Saturday, March 21, 2009

Welcome to Rough Branch.


THE MAD FARMER, FLYING THE FLAG OF ROUGH BRANCH, SECEDES FROM THE UNION

—Wendell Berry

From the union of power money,
from the union of power and secrecy,
from the union of government and science,
from the union of government and art,
from the union of science and money,
from the union of ambition and ignorance,
from the union of genius and war,
from the union of outer space and inner vacuity,
the Mad Farmer walks quietly away.

There is only one of him, but he goes.
He returns to small country he calls home,
his own nation small enough to walk across.
He goes shadowy into the local woods,
and brightly into the local meadows and croplands.
He goes to the care of neighbors,
he goes into the care of neighbors.
He goes to the potluck supper, a dish
from each house for the hunger of every house.
He goes into the quiet of early mornings
of days when he is not going anywhere.

Calling his neighbors together into the sanctity
of their lives separate and together
in the one life of their commonwealth and home,
in their own nation small enough for a story
or song to travel across in an hour, he cries:

Come all ye conservatives and liberals
who want to conserve the good things and be free,
come away from the merchants of big answers,
whose hands are metalled with power;
from the union of anywhere and everywhere
by the purchase of everything from everybody at the lowest price
and sale of anything to anybody at the highest price;
from the union of work and debt, work and despair;
from the wage-slavery of helplessly well-employed.
From the union of self-gratification and self-annihilation,
secede into care for one another
and for the good gifts of Heaven and Earth.

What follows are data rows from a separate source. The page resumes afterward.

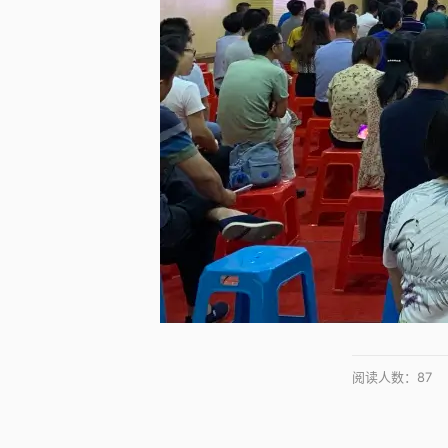
阅读人数：
87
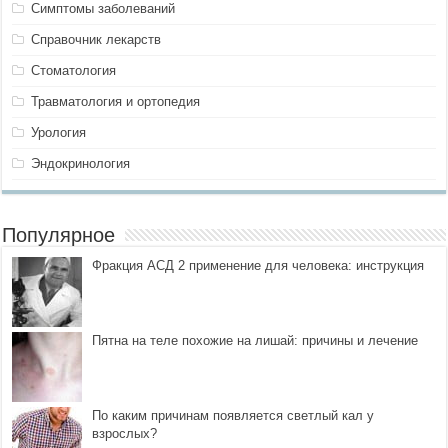
Симптомы заболеваний
Справочник лекарств
Стоматология
Травматология и ортопедия
Урология
Эндокринология
Популярное
Фракция АСД 2 применение для человека: инструкция
Пятна на теле похожие на лишай: причины и лечение
По каким причинам появляется светлый кал у
взрослых?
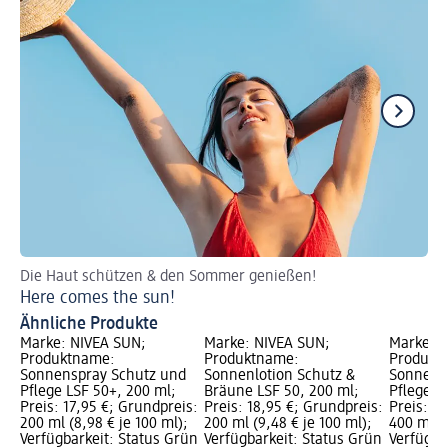
Die Haut schützen & den Sommer genießen!
Ha
Here comes the sun!
So
Ähnliche Produkte
Marke: NIVEA SUN;
Marke: NIVEA SUN;
Marke: 
Produktname:
Produktname:
Produkt
Sonnenspray Schutz und
Sonnenlotion Schutz &
Sonnenm
Pflege LSF 50+, 200 ml;
Bräune LSF 50, 200 ml;
Pflege L
Preis: 17,95 €; Grundpreis:
Preis: 18,95 €; Grundpreis:
Preis: 1
200 ml (8,98 € je 100 ml);
200 ml (9,48 € je 100 ml);
400 ml (4
Verfügbarkeit: Status Grün
Verfügbarkeit: Status Grün
Verfügba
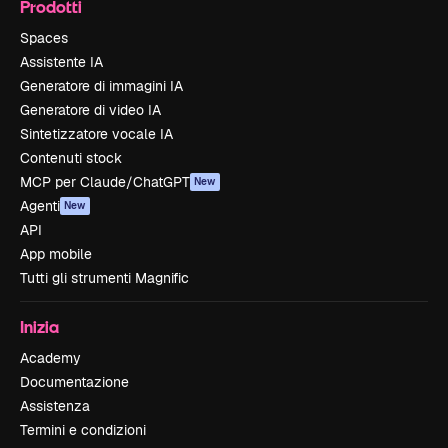
Prodotti
Spaces
Assistente IA
Generatore di immagini IA
Generatore di video IA
Sintetizzatore vocale IA
Contenuti stock
MCP per Claude/ChatGPT
New
Agenti
New
API
App mobile
Tutti gli strumenti Magnific
Inizia
Academy
Documentazione
Assistenza
Termini e condizioni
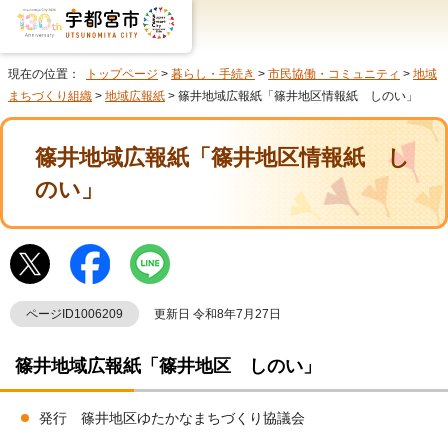
現在の位置：
トップページ
>
暮らし・手続き
>
市民協働・コミュニティ
>
地域
まちづくり組織
>
地域広報紙
> 篠井地域広報紙「篠井地区情報紙 しのい」
篠井地域広報紙「篠井地区情報紙 し
のい」
ページID1006209
更新日 令和8年7月27日
篠井地域広報紙「篠井地区 しのい」
発行 篠井地区ゆたかなまちづくり協議会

Come into the life of the body, the one body
granted to you in all the history of time.
Come into the body’s economy, its daily work,
and its replenishment at meal times and at night.
Come into the body’s thanksgiving, when it knows
and acknowledges itself a living soul.
Come into the dance of the community, joined
in a circle, hand in hand, the dance of the eternal
love of women and men for one another
and neighbors and friends for one another.

Always disappearing, always returning,
calling his neighbors to return, to think again
of the care of flocks and herds, of gardens
and fields, of woodlots and forests and the uncut groves,
calling them separately and together, calling and calling,
he goes forever toward the long restful evening
and the croak of the night heron over the river and dark.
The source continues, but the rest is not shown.